🕸️ Predicting stability of Gene Networks
- 1 minProfessor Mohit Kumar Jolly’s lab works in the field of systems biology. In this, we study biological systems through mathematical models and try to predict their behavior, with a focus on cancer disease and metastasis. My work was specifically in the field of gene networks- how the macroscopic interactions of genes among themselves create the phenotypes we observe. I used Machine Learning to predict the stability of certain gene networks.

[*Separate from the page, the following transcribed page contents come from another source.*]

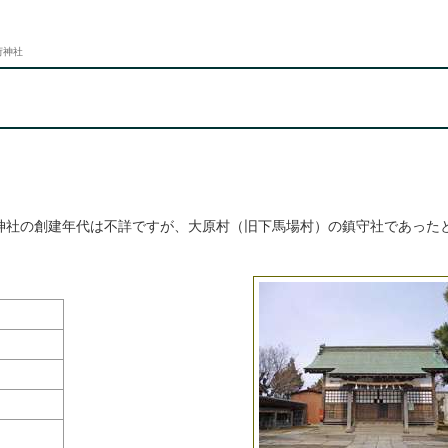
荷神社
神社の創建年代は不詳ですが、大原村（旧下馬場村）の鎮守社であった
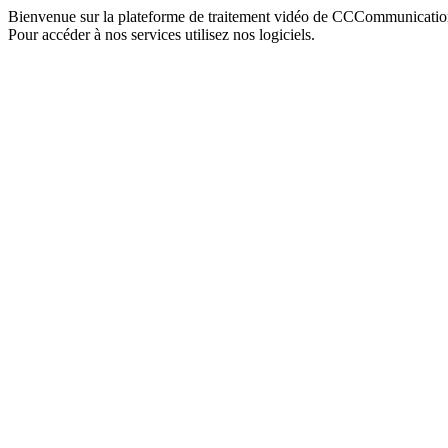
Bienvenue sur la plateforme de traitement vidéo de CCCommunicatio
Pour accéder à nos services utilisez nos logiciels.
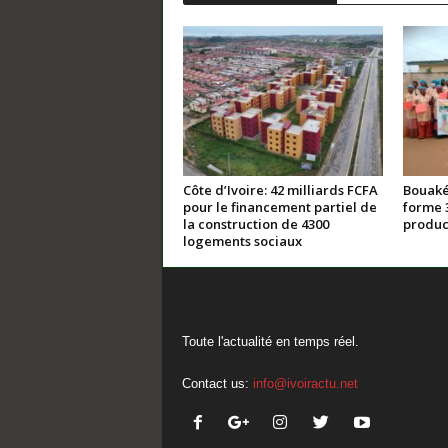
Côte d’Ivoire: 42 milliards FCFA
Bouaké
pour le financement partiel de
forme 
la construction de 4300
product
logements sociaux
Toute l'actualité en temps réel.
Contact us:
info@ivoiractu.net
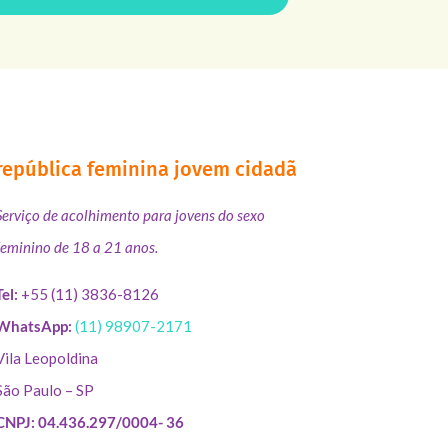
república feminina jovem cidadã
Serviço de acolhimento para jovens do sexo
feminino de 18 a 21 anos.
Tel:
+55 (11) 3836-8126
WhatsApp:
(11) 98907-2171
Vila Leopoldina
São Paulo – SP
CNPJ: 04.436.297/0004- 36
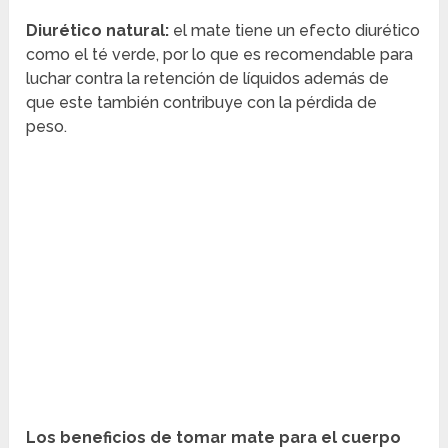
Diurético natural:
el mate tiene un efecto diurético
como el té verde, por lo que es recomendable para
luchar contra la retención de líquidos además de
que este también contribuye con la pérdida de
peso.
Los beneficios de tomar mate para el cuerpo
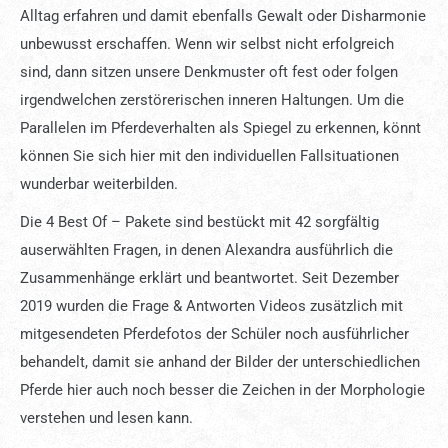
Alltag erfahren und damit ebenfalls Gewalt oder Disharmonie
unbewusst erschaffen. Wenn wir selbst nicht erfolgreich
sind, dann sitzen unsere Denkmuster oft fest oder folgen
irgendwelchen zerstörerischen inneren Haltungen. Um die
Parallelen im Pferdeverhalten als Spiegel zu erkennen, könnt
können Sie sich hier mit den individuellen Fallsituationen
wunderbar weiterbilden.
Die 4 Best Of – Pakete sind bestückt mit 42 sorgfältig
auserwählten Fragen, in denen Alexandra ausführlich die
Zusammenhänge erklärt und beantwortet. Seit Dezember
2019 wurden die Frage & Antworten Videos zusätzlich mit
mitgesendeten Pferdefotos der Schüler noch ausführlicher
behandelt, damit sie anhand der Bilder der unterschiedlichen
Pferde hier auch noch besser die Zeichen in der Morphologie
verstehen und lesen kann.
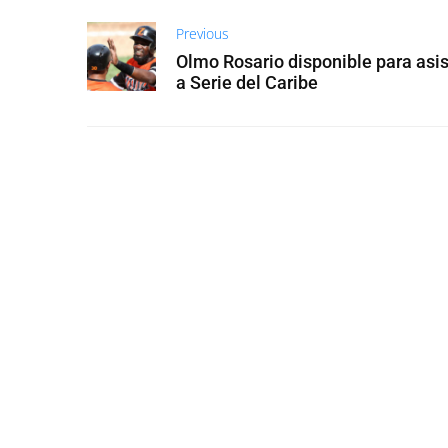
Previous
Olmo Rosario disponible para asist
a Serie del Caribe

There is a class of gene networks called Toggle Polygons. Imagine a graph of nodes, in the shape of suppose, a hexagon. In a toggle polygon, the adjacent nodes of the hexagon will inhibit each other and so on. These toggle polygons are stable when the alternating nodes have high expression and others have low. I wanted to extend this knowledge and know more about what happens when we induce changes in the configuration in the topology of the toggle polygon.
I used to tool called RACIPE to simulate the toggle polygon stable states and automated the simulation process to get a large amount of data, to train my ML model. Later, I also introduced macroscopic variables about the network to assist the model in learning about the network better. At the end, I was able to predict the stable states of toggle polygon variants (upto those with 10 nodes) with >90% accuracy. The model can be further improved with more data and better encoding of macroscopic network parameters. This understanding about gene networks will help us to better understand the cellular mechanisms behind metastasis, in which cancer cells can change their type and spread cancer to other organs in the body.